Provided records START

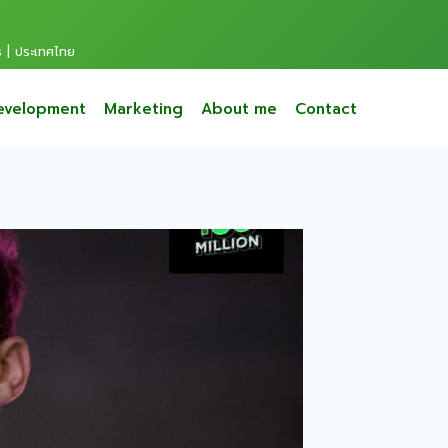
s | ประเทศไทย
evelopment
Marketing
About me
Contact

Provided records END

**What needs to be done**
All the lines above should be reproduced exactly, and none of the pictures.

**Solution**
s | ประเทศไทย
evelopment
Marketing
About me
Contact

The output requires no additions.